In the following section, I first quote the definition of each of the six pillars provided by Via Campesina and then consider how likely it is that CM will realise the goal set out therein.
Focuses on Food for People - a central right of all peoples must include access to sufficient, healthy and culturally appropriate food3
Industry advocates of cultured meat often promote a ‘feed the world’ narrative to justify this technologically driven approach to food production and focus on increasing production outputs7. Although this narrative remains a dominant feature in agricultural discourse, claims that increased production and availability of food resources will improve the equitable distribution of food, thereby alleviating global hunger, have been heavily criticised14,15. There is little reason to think that CM will be any different when it comes to its capacity to provide access to sufficient and healthy food through its reductive focus on nutrients16. Moreover, food products produced in a lab are detached from the ecological and cultural significance of how food is grown, produced and consumed. People’s food choices are reduced to shallow decisions regarding brands17, rather than including the option of culturally appropriate and place-based foods.

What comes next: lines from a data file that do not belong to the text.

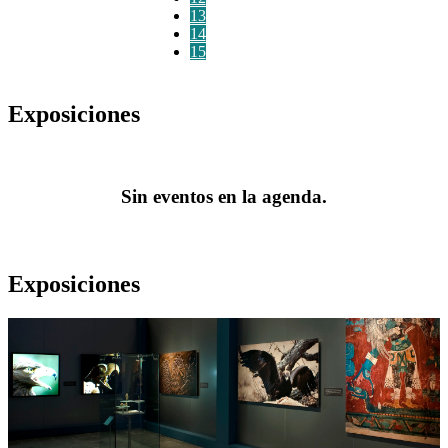
13
14
15
Exposiciones
Sin eventos en la agenda.
Exposiciones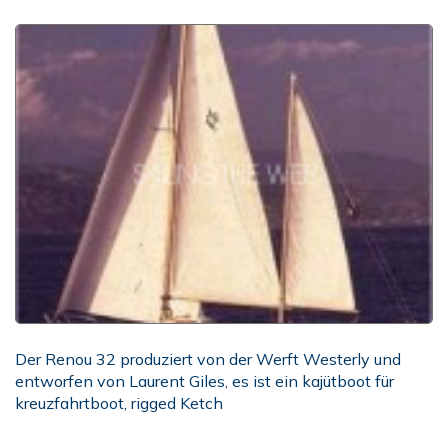
Der Renou 32 produziert von der Werft Westerly und
entworfen von Laurent Giles, es ist ein kajütboot für
kreuzfahrtboot, rigged Ketch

Values Food Providers - the contribution of diverse and often marginalised groups is valued, and actions that could threaten labour displacement are rejected3
CM is highly likely to disadvantage and disempower the diverse cross-section of people and communities currently involved in agriculture by reinforcing power asymmetries between those who grow and those who sell food. While biotechnologies have previously been considered catalysts for encouraging social and economic growth in rural communities, there is a growing argument that these claims are misaligned5. It is highly unlikely that the technologically intensive production methods of CM, which rely heavily on the existence of a sophisticated scientific and material infrastructure, will filter down for use by small-scale food producers. CM circumvents existing local labour markets and parts of the value chain by virtue of a mismatch between existing local skills and the highly technical knowledge required to produce CM. Pastoralists, peasant farmers, and other small-scale farmers associated with traditional animal farming will be directly impacted by the loss of work opportunities. Producers integrated into the livestock value chain as input/output suppliers will also be affected.

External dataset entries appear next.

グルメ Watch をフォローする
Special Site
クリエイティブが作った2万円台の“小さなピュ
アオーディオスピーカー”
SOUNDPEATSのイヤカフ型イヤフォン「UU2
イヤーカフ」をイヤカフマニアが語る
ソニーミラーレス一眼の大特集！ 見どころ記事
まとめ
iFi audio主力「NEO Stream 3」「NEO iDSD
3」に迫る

Localises Food Systems - providers and consumers maintain a reciprocal relationship that enables effective decision-making on food issues; and resist reliance on multinational food corporations3
CM will likely disconnect local producer and consumer relationships by promoting the values and priorities of remote stakeholders. Therefore, it undermines provider needs and consumer decisions and unnecessarily introduces market competition. These concerns are substantiated by the significant investment and diversification into CM from multinational food companies7,18. A concentrated market can negatively affect local food systems because those creating and distributing have greater control to nudge consumer decisions and are themselves less vulnerable to receiving effective pushback. At the same time, consumers and communities develop an (over)reliance on a concentrated entity19. CM companies could mitigate this risk of disconnection by involving farmers directly20, but the idea that peasant farmers will be able to pay the high cost of entry involved in creating CM or that this would translate into meaningful food choices for consumers is presumptive.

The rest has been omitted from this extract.